# Driving on topsail



## NCGUY (May 14, 2010)

Can you drive on the beach at topsail throughout the year or there is a permit I need to get. Never done it before and I have been thinking about doing it the 19-22. Also I haven't driven on the beach before what is some things I need to bring and some advise about driving on sand. Thanks for the help


----------



## holland (Apr 25, 2009)

The only place you can drive is on the north end of the island where the inlet is but you cant drive along the actual beach just along the inlet. Where the inlet meets the ocean is usually a productive area to fish plus you can catch all your bait in the marshes there is plenty of mud minnows shrimp and mullet in the small pools left at low tide.


----------



## Byron/pa (Mar 14, 2007)

You can drive on the South end of the island between October 1st and Easter Sunday if you buy the $50.00 permit that is available at the topsail island office (????????) I can't remember what the name of the office is, but it's by the big blue water tower which is somewhat near the Jolly Rodger pier...................permits are also available at the Topsail City Boat Ramp.

I heard rumors that they were going to extend the dates, so you might want to check.


----------



## NCGUY (May 14, 2010)

any tips to keep from getting stuck?? driving 06 chevy silverado 1500


----------



## doubleb (May 19, 2009)

let the air down in your tires to 20lbs, be sure not to drive far.on the road when done with out re inflating.. carry a hovel.. and if you get stuck put floor mats under tires and back out don,t drive close to the water and stay out of red sand.. good luck


----------



## Rockfish1 (Apr 8, 2005)

they didn't extend it this year... would like to see it though... as for the north end, you normally don't need to drop air pressure up there if you act like you got some good sense... when you come off the road you only have about 150 yards you can drive to the right, off to the left, maybe 300 yards before you hit the creeks draining the marshes... stay outta there till you recon the path you want to take on foot as there are holes and ditches all over the place...


----------



## NCGUY (May 14, 2010)

how crowded do you thing it will be 6/19-6/21 and can you be out there at night


----------



## surf fisher (Aug 28, 2008)

do you need the permit for the north end? never been and thinking about going.


----------



## Kingfish258 (Jun 30, 2010)

NCGUY said:


> how crowded do you thing it will be 6/19-6/21 and can you be out there at night



It will get right crowed around lunch till 5 in the evening. yes you can be out there at night


----------



## Kingfish258 (Jun 30, 2010)

surf fisher said:


> do you need the permit for the north end? never been and thinking about going.

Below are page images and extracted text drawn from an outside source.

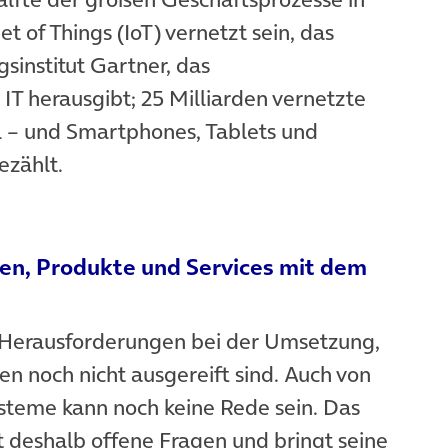
t of Things (IoT) vernetzt sein, das
sinstitut Gartner, das
IT herausgibt; 25 Milliarden vernetzte
 – und Smartphones, Tablets und
ezählt.
en, Produkte und Services mit dem
Herausforderungen bei der Umsetzung,
n noch nicht ausgereift sind. Auch von
steme kann noch keine Rede sein. Das
t deshalb offene Fragen und bringt seine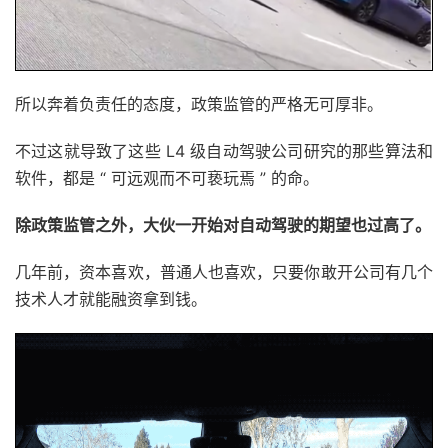
所以奔着负责任的态度，政策监管的严格无可厚非。
不过这就导致了这些 L4 级自动驾驶公司研究的那些算法和
软件，都是 “ 可远观而不可亵玩焉 ” 的命。
除政策监管之外，大伙一开始对自动驾驶的期望也过高了。
几年前，资本喜欢，普通人也喜欢，只要你敢开公司有几个
技术人才就能融资拿到钱。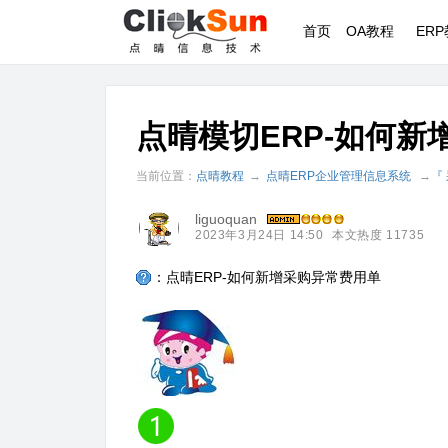
首页
OA教程
ER
点晴模切ERP-如何
当前位置：
点晴教程
→
点晴ERP企业管理信息系统
→
『
liguoquan
2023年3月24日 14:50
本文热度 11735
：点晴ERP-如何新增采购异常费用单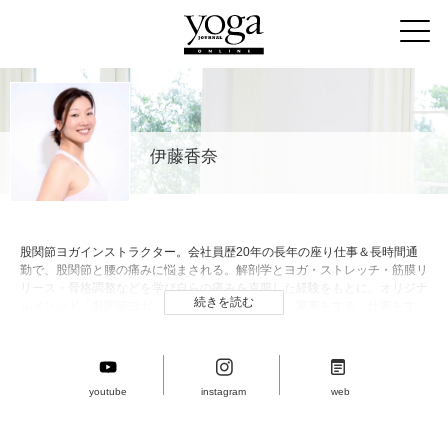
伊藤香奈
股関節ヨガインストラクター。会社員歴20年の長年の座り仕事＆長時間通
勤で、股関節と腰の痛みに悩まされる。解剖学とヨガ・ストレッチ・筋膜リ
リース・骨格調整などを学び自らの痛みを克服した経験をもとに、オリジナ
続きを読む
ルメソッド「股関節ヨガ」を考案。「立つ・歩く・家事をする・仕事をす
る」といった日常の動きが楽になるほか、股関節が整うことで、美脚・美
尻・むくみ解消・ボディメイクの効果や便秘解消といった女性に嬉しい効果
もあると人気が広まっている。
youtube
instagram
web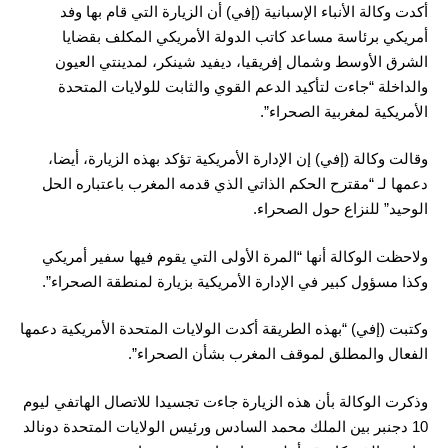
أكدت وكالة الأنباء الإسبانية (إفي) أن الزيارة التي قام بها وفد
أمريكي برئاسة مساعد كاتب الدولة الأمريكي المكلف بقضايا
الشرق الأوسط وشمال إفريقيا، ديفيد شينكر، لمدينتي العيون
والداخلة “جاءت لتأكيد الدعم القوي والثابت للولايات المتحدة
الأمريكية لمغربية الصحراء”.
وقالت وكالة (إفي) إن الإدارة الأمريكية تؤكد بهذه الزيارة، أيضا،
دعمها لـ “مقترح الحكم الذاتي الذي قدمه المغرب باعتباره الحل
الوحيد” للنزاع حول الصحراء.
ولاحظت الوكالة أنها “المرة الأولى التي يقوم فيها سفير أمريكي
وكذا مسؤول كبير في الإدارة الأمريكية بزيارة لمنطقة الصحراء”.
وكتبت (إفي) “بهذه الطريقة أكدت الولايات المتحدة الأمريكية دعمها
الفعال والمطلق لموقف المغرب بشأن الصحراء”.
وذكرت الوكالة بأن هذه الزيارة جاءت تجسيدا للاتصال الهاتفي ليوم
10 دجنبر بين الملك محمد السادس ورئيس الولايات المتحدة دونالد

no permit for the north end open year round


----------



## BrentH (Jul 25, 2011)

Kingfish258 said:


> no permit for the north end open year round


My gf and I are looking to go to the Topsail area this coming weekend. We usually go to Southport. We looked into Freeman Park, but it seems to be a drunk party place. Is the North part of Topsail patrolled by Rangers? Can you have campfires etc?


----------



## poppop1 (Feb 16, 2004)

It is patrolled by Rangers and the North Topsail Police "often". Not sure about campfires, no swimming in the inlet, deep and fast.


----------



## nissan11 (Jan 24, 2010)

Kingfish258 said:


> It will get right crowed around lunch till 5 in the evening. yes you can be out there at night





Did they just change the rules? For the last few years there has been a big sign at the access that says you cant be out there after 9:00pm...


----------



## Kingfish258 (Jun 30, 2010)

nissan11 said:


> Did they just change the rules? For the last few years there has been a big sign at the access that says you cant be out there after 9:00pm...


every fall we stay all night, never see any rangers at topsail, the cops will come check to see what ya catching, but im there all year


----------



## nissan11 (Jan 24, 2010)

You can stay out there after dark in the fall but he said he was going in June. During the summer you have to be out by 9.


----------



## BrentH (Jul 25, 2011)

nissan11 said:


> You can stay out there after dark in the fall but he said he was going in June. During the summer you have to be out by 9.


So during the summer you "do" have to be out by 9pm? If so, that kinda sucks as we were planning on staying all night fishing until we go to the hotel Saturday night...


----------



## nissan11 (Jan 24, 2010)

It's been that way for a while. Im heading down there on the 6th and I will make sure it wasn't recently changed.


----------



## BrentH (Jul 25, 2011)

nissan11 said:


> It's been that way for a while. Im heading down there on the 6th and I will make sure it wasn't recently changed.


I was looking on google maps and saw vehicles out on the beach at the very southern tip of Topsail Island....is that still open or did that get shut down, if you know...


----------



## nissan11 (Jan 24, 2010)

You can't drive down there during the summer but you can in the winter. I think from Oct - march and you have to buy a permit. During the same time, you can get a permit from surf city and drive on the beach in surf city.


----------



## BrentH (Jul 25, 2011)

nissan11 said:


> You can't drive down there during the summer but you can in the winter. I think from Oct - march and you have to buy a permit. During the same time, you can get a permit from surf city and drive on the beach in surf city.


Cool, thanks. I'll have to look into that, but we will most likely end up going up to OBX that time of year...maybe. This time we just opted to stay at the Jolly Roger and surf fish down there.


----------



## Byron/pa (Mar 14, 2007)

> During the same time, you can get a permit from surf city and drive on the beach in surf city.


Are you sure of that? Not picking bones.............................................


----------



## BubbaHoTep (May 26, 2008)

The following URL doesn't say how much it costs for SC driving permit, but here is the link. 
Daylight hours only


----------



## FishRung (Nov 26, 2002)

South end Topsail beach driving Oct thru May. Permits ($50 for season; $25 for 5? days) from Topsail Beach town hall or (if TH is closed) the police station. Surf City permits ($30 I believe for season) likewise.


----------



## nissan11 (Jan 24, 2010)

Byron/pa said:


> Are you sure of that? Not picking bones.............................................


Yes I'm sure.


----------



## Byron/pa (Mar 14, 2007)

> Yes I'm sure


Thanks............................................


----------